What to do. Look through the listing and locate every line containing the word "Сургута"; copy those lines.

************

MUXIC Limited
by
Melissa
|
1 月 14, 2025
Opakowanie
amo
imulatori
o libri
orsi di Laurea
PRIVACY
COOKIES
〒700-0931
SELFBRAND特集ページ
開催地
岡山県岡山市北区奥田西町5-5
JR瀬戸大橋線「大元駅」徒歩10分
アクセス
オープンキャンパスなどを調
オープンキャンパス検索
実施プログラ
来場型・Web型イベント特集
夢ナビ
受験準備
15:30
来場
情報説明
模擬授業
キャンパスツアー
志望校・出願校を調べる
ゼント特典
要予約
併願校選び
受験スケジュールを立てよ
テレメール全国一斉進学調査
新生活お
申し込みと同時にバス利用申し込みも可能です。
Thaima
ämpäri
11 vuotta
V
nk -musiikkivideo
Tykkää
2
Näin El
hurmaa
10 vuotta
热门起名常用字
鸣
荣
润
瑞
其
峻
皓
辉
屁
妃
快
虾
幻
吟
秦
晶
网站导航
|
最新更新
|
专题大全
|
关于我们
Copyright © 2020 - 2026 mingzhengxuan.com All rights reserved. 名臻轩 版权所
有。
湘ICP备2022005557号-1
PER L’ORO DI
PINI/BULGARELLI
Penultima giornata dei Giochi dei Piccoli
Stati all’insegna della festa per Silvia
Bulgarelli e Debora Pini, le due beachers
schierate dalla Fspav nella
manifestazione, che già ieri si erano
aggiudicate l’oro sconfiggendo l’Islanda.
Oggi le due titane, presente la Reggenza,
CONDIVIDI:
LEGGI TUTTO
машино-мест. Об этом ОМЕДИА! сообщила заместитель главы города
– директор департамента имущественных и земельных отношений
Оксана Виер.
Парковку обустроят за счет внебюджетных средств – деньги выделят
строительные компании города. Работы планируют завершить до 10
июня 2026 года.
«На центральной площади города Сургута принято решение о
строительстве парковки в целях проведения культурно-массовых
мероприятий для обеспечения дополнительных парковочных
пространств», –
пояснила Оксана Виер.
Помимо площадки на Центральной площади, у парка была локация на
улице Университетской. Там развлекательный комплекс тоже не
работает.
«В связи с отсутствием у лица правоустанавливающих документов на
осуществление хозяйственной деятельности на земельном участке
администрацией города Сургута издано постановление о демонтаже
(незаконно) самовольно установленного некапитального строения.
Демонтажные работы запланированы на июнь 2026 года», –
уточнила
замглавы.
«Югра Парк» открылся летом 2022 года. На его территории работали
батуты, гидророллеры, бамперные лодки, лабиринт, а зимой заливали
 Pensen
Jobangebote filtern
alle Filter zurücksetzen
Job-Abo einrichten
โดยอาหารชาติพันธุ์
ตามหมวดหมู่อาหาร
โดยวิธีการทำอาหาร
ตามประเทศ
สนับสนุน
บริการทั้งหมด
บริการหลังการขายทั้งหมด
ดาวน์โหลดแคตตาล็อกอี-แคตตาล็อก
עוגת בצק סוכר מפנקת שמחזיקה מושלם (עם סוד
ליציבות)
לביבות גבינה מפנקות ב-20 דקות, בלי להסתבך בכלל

************

Result of this exercise.
«На центральной площади города Сургута принято решение о
администрацией города Сургута издано постановление о демонтаже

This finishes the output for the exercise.